[weight numbers, suicide, brief mention of calorie numbers, eating disorder behaviours]
I continued with the intuitive eating in July but knew I wasn’t making a very good job of it. I was eating emotionally a lot and not stopping eating when full instead eating ‘to completion’, i.e. cleaning my plate. I had a rough plan of weighing myself every month after my period when my weight is at its lowest. This was to assuage my need for cold, hard data about the size of my body, because I find it very hard to tell what size it is, and in an attempt to prevent me regaining the weight I lost.
I weighed myself this week and was 4.8lbs up. I could feel that my abdomen and breasts were bigger but had been hoping that it was in my imagination like last time. I was horrified and felt very out of control. This is what I wrote in my diary at the time:
Weighed myself. 10st 7.6lbs so put on 5lbs in a month. Horrified and devastated. Didn’t think it would be this bad. How have I managed to fuck up so badly? Is it the binging? Had two moderate binges and one large binge plus started to binge but stopped a fourth time. That’s a lot. Is it the reduction in thyroxine? Body was bigger even before I went to visit my family. I hate this. I don’t know what to do. I want to diet. I want to shrink my stomach. I can’t stand this. If I diet then I’ll binge but I am binging anyway. Am I binging because I had the stress of going to visit family and of seeing the psychiatrist? Both of those were intensely stressful, before, during and after. I have to lose weight. I can’t have people see me like this. I’m going to have to diet but I really don’t want to. It’s so unpleasant and uncomfortable. Really the most sensible thing to do would be to kill myself and then I’d be free of all of this. Wouldn’t that be nice. I can’t do this anymore. I am so tired and stretched out.
Compared to what I wrote in my diary at the start of the month:
Weighed myself (yes, again): 10st 2.8lbs.

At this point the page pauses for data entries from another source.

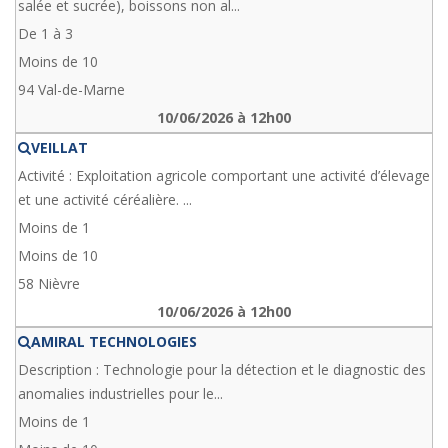
salée et sucrée), boissons non al...
De 1 à 3
Moins de 10
94 Val-de-Marne
10/06/2026 à 12h00
VEILLAT
Activité : Exploitation agricole comportant une activité d’élevage
et une activité céréalière. ...
Moins de 1
Moins de 10
58 Nièvre
10/06/2026 à 12h00
AMIRAL TECHNOLOGIES
Description : Technologie pour la détection et le diagnostic des
anomalies industrielles pour le...
Moins de 1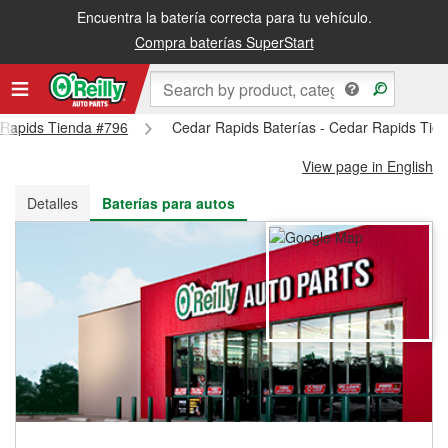
Encuentra la batería correcta para tu vehículo.
Recibe tu orden gratis al día siguiente o recógela en la tienda
Compra baterías SuperStart
r Rapids Tienda #796
Cedar Rapids Baterías - Cedar Rapids Tie
View page in English
Detalles
Baterías para autos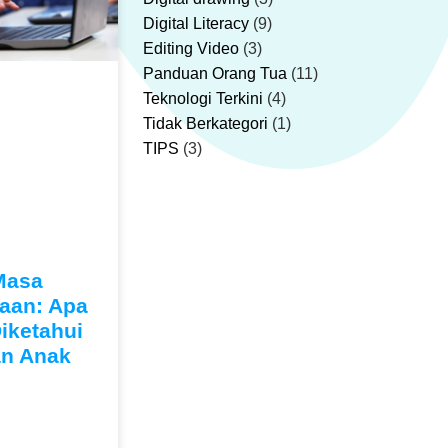
Digital Literacy
(9)
Editing Video
(3)
Panduan Orang Tua
(11)
Teknologi Terkini
(4)
Tidak Berkategori
(1)
TIPS
(3)
Masa
aan: Apa
iketahui
an Anak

Very good conditions: period finished, gut cooperating, nothing salty to eat yesterday (though not restricting salt either) and haven’t binged for over two weeks. Glycogen stores will be full though. Feel relieved, very happy, lightened. Stood in kitchen and said “I could live like this” and burst into tears. I would be okay living eating like this and at this weight I think. Not overjoyed at the size of my abdomen but I think I could come to terms with it. I think I might be okay.
Very histrionic response to weighing myself and getting a higher number than I wanted! As I’ve said here before, when I was fat I felt fundamentally unsafe due to the way people, strangers and family and friends, treated me. I felt profoundly unacceptable. Going back to that, which is statistically by far the most likely thing to happen to me, frightens me and makes me feel very desperate. Suicidal thoughts, even with some sarcasm, is an extreme reaction.
I was surprised at how unpleasant I found the thought of going back to dieting. I really, genuinely don’t want to. As recommended by the Intuitive Eating book that I am following, I had promised myself that I wouldn’t ever restrict/diet again. But I felt like I had no choice now. My body was just too big and unacceptable. Writing this down makes the situation seem so small and bizarre. How could I believe all these thoughts and just mindlessly follow them? How did a 5lb weight gain become so big? When did I become so dependant on other people’s opinion of my body’s appearance?
I weighed myself again today and was down to 10st 6.2lbs. Somehow that seems more acceptable. It’s more under my threshold of ten and a half stone and 3.4lbs gained in a month doesn’t seem so horrifying. But, and this is the key point: my actual body is exactly the same. This is just laughably ridiculous that I am so affected by these numbers. The bad binge (3000+ calories) I had on Monday evening when I got home from my trip seriously fucked with my mood but these are long-standing patterns of thinking with me. I get overwhelmed so easily by these thoughts. Swept away and lost in them
So what I have decided to do, mulling it over for a few days, is to continue the intuitive eating but to aim to finish eating when feeling just full (6 on the hunger fullness scale), with occasional comfortably full (7), and to really focus on stopping the binge eating. I have been avoiding doing the chapter on emotional eating in the Intuitive Eating Workbook for weeks but will get that done. Would be a good idea to review earlier chapters too. Also, will make more of an effort with being consistent with exercise as have missed a lot in the last few weeks.

I am a little proud of myself that I didn’t slip back into dieting in response (to my overreaction) to my upsetting weigh-in. I had all these extreme thoughts, which, to be fair, I let swirl out of control around my head, but I didn’t actually take any action on them. I think I have been quite measured. I will see what effect my adjustment to intuitive eating has on my weight and whether this is sustainable. Fuck me, is this growth? Maturity? I just feel quiet and calm. Dieting was very emotive for me, which motivated me and drove me onwards, but god, did it hurt when it didn’t go to plan. This intuitive eating is much more about finding peace and just being okay. Sounds boring. It’s actually so lovely I could cry in relief.